Depending on your patio size, you should also have control joints sawed to control the cracks that will eventually appear.
The joint you are concerned about is a separation or control joint since the slab and the home are on different soils. Concrete has little "expansion" and has a long tern shrinkage that should be accounted for.
I'm in Northern California, Sacramento area. 100+ summers, mild winters with highs in 50's and 60's, only occasional bouts of freezing.
One edge of patio is poured along the concrete slab foundation of my home (10' in length). The other side of patio (15') is along existing concrete sidewalk. The other two sides are completely open.

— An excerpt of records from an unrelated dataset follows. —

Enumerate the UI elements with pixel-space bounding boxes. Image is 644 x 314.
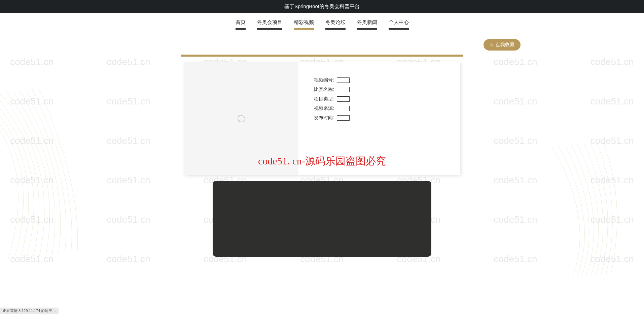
nav-underline [357, 28, 377, 30]
watermark-text: code51.cn [494, 175, 537, 186]
nav-item-0[interactable]: 首页 [236, 19, 246, 29]
nav-item-label: 个人中心 [389, 19, 409, 25]
watermark-text: code51.cn [591, 135, 634, 146]
page-body: code51.cncode51.cncode51.cncode51.cncode… [0, 33, 644, 276]
detail-row-1: 比赛名称: [309, 87, 450, 93]
detail-value-box [337, 96, 350, 102]
detail-label: 视频来源: [309, 105, 334, 112]
watermark-text: code51.cn [107, 175, 150, 186]
watermark-text: code51.cn [591, 96, 634, 107]
nav-item-3[interactable]: 冬奥论坛 [325, 19, 346, 29]
watermark-text: code51.cn [494, 135, 537, 146]
watermark-text: code51.cn [591, 254, 634, 264]
watermark-text: code51.cn [107, 254, 150, 264]
star-icon: ☆ [490, 42, 494, 48]
nav-item-4[interactable]: 冬奥新闻 [357, 19, 377, 29]
watermark-text: code51.cn [107, 96, 150, 107]
watermark-text: code51.cn [10, 96, 53, 107]
app-title-bar: 基于SpringBoot的冬奥会科普平台 [0, 0, 644, 13]
app-title: 基于SpringBoot的冬奥会科普平台 [284, 3, 360, 9]
watermark-text: code51.cn [494, 254, 537, 264]
nav-item-label: 冬奥新闻 [357, 19, 377, 25]
watermark-text: code51.cn [591, 175, 634, 186]
detail-row-0: 视频编号: [309, 77, 450, 83]
main-nav: 首页冬奥会项目精彩视频冬奥论坛冬奥新闻个人中心 [0, 13, 644, 33]
favorite-button[interactable]: ☆ 点我收藏 [484, 39, 521, 51]
watermark-text: code51.cn [10, 214, 53, 225]
loading-spinner-icon [238, 115, 245, 122]
detail-label: 项目类型: [309, 96, 334, 102]
watermark-text: code51.cn [10, 175, 53, 186]
favorite-button-label: 点我收藏 [496, 42, 514, 48]
watermark-text: code51.cn [10, 57, 53, 67]
detail-value-box [337, 115, 350, 121]
detail-label: 比赛名称: [309, 87, 334, 93]
detail-value-box [337, 77, 350, 83]
decorative-lines-right [536, 135, 644, 276]
nav-item-1[interactable]: 冬奥会项目 [257, 19, 282, 29]
detail-row-2: 项目类型: [309, 96, 450, 102]
nav-underline [294, 28, 314, 30]
watermark-text: code51.cn [107, 214, 150, 225]
watermark-text: code51.cn [494, 214, 537, 225]
detail-row-3: 视频来源: [309, 105, 450, 112]
copyright-banner: code51. cn-源码乐园盗图必究 [258, 154, 386, 168]
decorative-lines-left [0, 79, 119, 263]
detail-label: 发布时间: [309, 115, 334, 121]
favorite-row: ☆ 点我收藏 [123, 33, 521, 51]
nav-underline [389, 28, 409, 30]
watermark-text: code51.cn [494, 57, 537, 67]
watermark-text: code51.cn [107, 135, 150, 146]
detail-value-box [337, 87, 350, 92]
nav-underline [325, 28, 346, 30]
detail-label: 视频编号: [309, 77, 334, 83]
nav-item-5[interactable]: 个人中心 [389, 19, 409, 29]
watermark-text: code51.cn [10, 135, 53, 146]
nav-underline [257, 28, 282, 30]
nav-item-2[interactable]: 精彩视频 [294, 19, 314, 29]
watermark-text: code51.cn [494, 96, 537, 107]
watermark-text: code51.cn [10, 254, 53, 264]
watermark-text: code51.cn [107, 57, 150, 67]
nav-underline [236, 28, 246, 30]
watermark-text: code51.cn [591, 214, 634, 225]
watermark-text: code51.cn [591, 57, 634, 67]
nav-item-label: 首页 [236, 19, 246, 25]
nav-item-label: 冬奥论坛 [325, 19, 346, 25]
nav-item-label: 冬奥会项目 [257, 19, 282, 25]
detail-value-box [337, 106, 350, 111]
gold-divider [181, 55, 463, 57]
detail-row-4: 发布时间: [309, 115, 450, 121]
video-player[interactable] [213, 181, 431, 257]
nav-item-label: 精彩视频 [294, 19, 314, 25]
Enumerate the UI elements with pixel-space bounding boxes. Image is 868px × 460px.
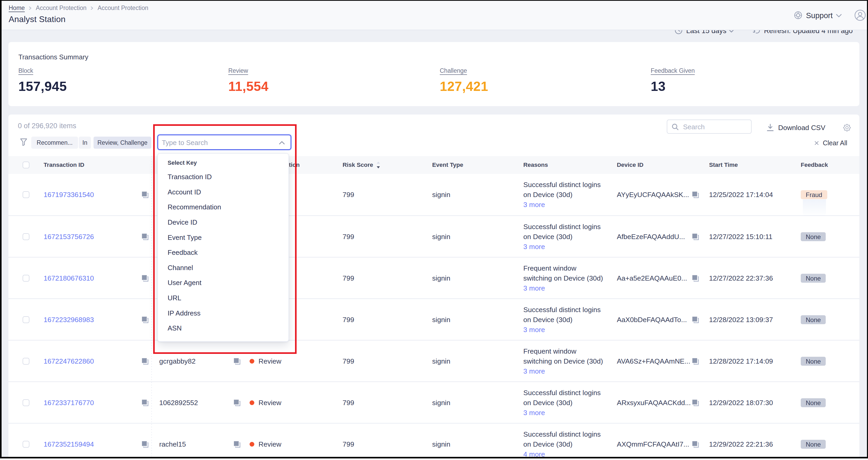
- feedback-badge[interactable]: None: [801, 274, 826, 283]
- row-checkbox[interactable]: [23, 275, 29, 282]
- transaction-id-link[interactable]: 1672232968983: [43, 316, 94, 324]
- feedback-badge[interactable]: Fraud: [801, 190, 827, 199]
- feedback-badge[interactable]: None: [801, 232, 826, 241]
- clear-all-button[interactable]: Clear All: [814, 138, 847, 148]
- feedback-badge[interactable]: None: [801, 440, 826, 449]
- copy-icon[interactable]: [692, 275, 699, 282]
- transaction-id-link[interactable]: 1671973361540: [43, 191, 94, 199]
- table-row[interactable]: 1672153756726 799 signin Successful dist…: [8, 215, 859, 257]
- select-all-checkbox[interactable]: [23, 161, 29, 168]
- metric-label[interactable]: Block: [19, 67, 33, 74]
- table-row[interactable]: 1671973361540 799 signin Successful dist…: [8, 174, 859, 215]
- copy-icon[interactable]: [692, 233, 699, 240]
- cell-event-type: signin: [432, 216, 450, 257]
- more-reasons-link[interactable]: 3 more: [523, 366, 545, 376]
- column-header-reasons[interactable]: Reasons: [523, 156, 548, 174]
- breadcrumb-section[interactable]: Account Protection: [36, 4, 87, 11]
- more-reasons-link[interactable]: 3 more: [523, 200, 545, 210]
- reason-line: Successful distinct logins: [523, 429, 601, 439]
- row-checkbox[interactable]: [23, 233, 29, 240]
- row-checkbox[interactable]: [23, 441, 29, 448]
- row-checkbox[interactable]: [23, 316, 29, 323]
- reason-line: Frequent window: [523, 263, 577, 273]
- transaction-id-link[interactable]: 1672337176770: [43, 399, 94, 407]
- more-reasons-link[interactable]: 4 more: [523, 449, 545, 457]
- cell-reasons: Successful distinct logins on Device (30…: [523, 382, 601, 424]
- cell-feedback: None: [801, 299, 826, 340]
- table-row[interactable]: 1672232968983 799 signin Successful dist…: [8, 299, 859, 340]
- more-reasons-link[interactable]: 3 more: [523, 325, 545, 335]
- download-csv-button[interactable]: Download CSV: [767, 122, 826, 133]
- copy-icon[interactable]: [141, 358, 149, 365]
- copy-icon[interactable]: [233, 358, 241, 365]
- transaction-id-link[interactable]: 1672247622860: [43, 357, 94, 365]
- table-row[interactable]: 1672337176770 1062892552 Review 799 sign…: [8, 381, 859, 423]
- breadcrumb-home-link[interactable]: Home: [9, 4, 25, 11]
- feedback-badge[interactable]: None: [801, 357, 826, 366]
- recommendation-value: Review: [258, 357, 281, 365]
- cell-transaction-id: 1671973361540: [43, 174, 94, 215]
- column-header-transaction-id[interactable]: Transaction ID: [43, 156, 84, 174]
- table-row[interactable]: 1672180676310 799 signin Frequent window…: [8, 257, 859, 299]
- cell-feedback: None: [801, 257, 826, 299]
- cell-device-copy: [692, 174, 699, 215]
- more-reasons-link[interactable]: 3 more: [523, 242, 545, 252]
- row-checkbox[interactable]: [23, 399, 29, 406]
- transaction-id-link[interactable]: 1672153756726: [43, 233, 94, 241]
- risk-score-value: 799: [343, 357, 354, 365]
- filter-operator-chip[interactable]: In: [79, 136, 91, 149]
- cell-start-time: 12/25/2022 17:14:04: [709, 174, 773, 215]
- copy-icon[interactable]: [692, 399, 699, 406]
- cell-account-copy: [233, 382, 241, 424]
- row-checkbox[interactable]: [23, 191, 29, 198]
- copy-icon[interactable]: [692, 358, 699, 365]
- copy-icon[interactable]: [141, 233, 149, 240]
- feedback-badge[interactable]: None: [801, 398, 826, 407]
- cell-risk-score: 799: [343, 424, 354, 457]
- copy-icon[interactable]: [692, 191, 699, 198]
- metric-label[interactable]: Review: [228, 67, 248, 74]
- device-id-value: AXQmmFCFAQAAtI7...: [617, 440, 689, 449]
- copy-icon[interactable]: [141, 316, 149, 324]
- filter-field-chip[interactable]: Recommen...: [31, 136, 78, 149]
- copy-icon[interactable]: [141, 191, 149, 198]
- column-header-risk-score[interactable]: Risk Score: [343, 156, 373, 174]
- cell-device-copy: [692, 424, 699, 457]
- sort-descending-icon[interactable]: [376, 161, 380, 169]
- search-icon: [672, 123, 679, 130]
- event-type-value: signin: [432, 233, 450, 241]
- copy-icon[interactable]: [141, 275, 149, 282]
- copy-icon[interactable]: [692, 440, 699, 448]
- column-header-feedback[interactable]: Feedback: [801, 156, 828, 174]
- filter-funnel-icon[interactable]: [20, 138, 27, 146]
- more-reasons-link[interactable]: 3 more: [523, 283, 545, 293]
- copy-icon[interactable]: [141, 440, 149, 448]
- transaction-id-link[interactable]: 1672352159494: [43, 440, 94, 449]
- cell-device-id: AVA6Sz+FAQAAmNE...: [617, 340, 690, 382]
- table-row[interactable]: 1672247622860 gcrgabby82 Review 799 sign…: [8, 340, 859, 381]
- more-reasons-link[interactable]: 3 more: [523, 408, 545, 418]
- cell-device-copy: [692, 340, 699, 382]
- metric-label[interactable]: Feedback Given: [651, 67, 694, 74]
- column-header-start-time[interactable]: Start Time: [709, 156, 738, 174]
- table-row[interactable]: 1672352159494 rachel15 Review 799 signin…: [8, 423, 859, 457]
- column-header-device-id[interactable]: Device ID: [617, 156, 643, 174]
- feedback-badge[interactable]: None: [801, 315, 826, 324]
- support-menu[interactable]: Support: [806, 11, 833, 20]
- column-header-event-type[interactable]: Event Type: [432, 156, 463, 174]
- chevron-down-icon[interactable]: [836, 14, 842, 18]
- event-type-value: signin: [432, 316, 450, 324]
- transaction-id-link[interactable]: 1672180676310: [43, 274, 94, 282]
- risk-score-value: 799: [343, 316, 354, 324]
- row-checkbox[interactable]: [23, 358, 29, 365]
- reason-line: on Device (30d): [523, 190, 572, 200]
- gear-icon[interactable]: [843, 124, 851, 131]
- copy-icon[interactable]: [692, 316, 699, 324]
- copy-icon[interactable]: [233, 399, 241, 406]
- copy-icon[interactable]: [141, 399, 149, 406]
- user-avatar-icon[interactable]: [854, 9, 866, 21]
- filter-value-chip[interactable]: Review, Challenge: [94, 136, 151, 149]
- search-input[interactable]: Search: [667, 120, 752, 134]
- copy-icon[interactable]: [233, 440, 241, 448]
- metric-label[interactable]: Challenge: [440, 67, 467, 74]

If the worst thing that will happen is the patio may end up with more cracks I'd be disappointed but could live with it. More concerned it might create problems for my concrete slab foundation of the home.
There are contraction joints, one horizontal in the middle on through the vertical middle and it has a band around the edge seperating the stamped area from the smooth concrete area so shouldn't be an issue with that.
I did check with local building code to be sure expansion joints aren't required and they're not so I guess it'll work as-is.
See http://www.johnbridge.com/control_joints.htm for an interesting discussion on expansion joints, contraction joints, and construction joints. In your case, it sounds like you have the contraction joints covered, but you really should have an expansion joint between the slab and the foundation of the house. The expansion joint would normally consist of a space at least 1/2 inch wide, filled with a flexible material that was watertight, such as cork, silicone caulk, butyl rubber, or similar material. The purpose of the joint would be to avoid exess buildup of stress in the concrete of either the patio or foundation when the concrete expands during the summer heat.
Note that the johnbridge site claims that concrete will expand 2/3 inch per hundred feet of concrete per hundred degrees F rise. In you case, the temperature difference between summer and winter is some 50 degrees, hence 1/3 inch per 100 feet of patio. Since your patio is about 20 feet, that is about 1/15 inch of movement, so you would not need a large expansion joint, only about 1/8 inch in theory, so you could in principle saw cut it if you could get a blade that close to the foundation. There may be an offset saw that could do it, I have never seen one, but there are lots of unusual tools out there.
danny, that's almost probably more'n even i wanna know :laughing: good link, tho, & thanks for posting it,,, i'm only aware of a flush diamond blade which's specific to wall saws,,, would almost bet slab shrinkage's compensated for the lack of exp jnt mtl.
i'd bet the 'band' is the trowel track on the perimeter,,, its not common for exp jnt mtl to be removed to accommodate jnt sealant on residential work but, as you're probably aware, the reason for most hgwy slab failure's the lack of properly-spac'd jnts together w/proper sealing to resist the intrusion of 'incompressibles' which cause slab blow-ups.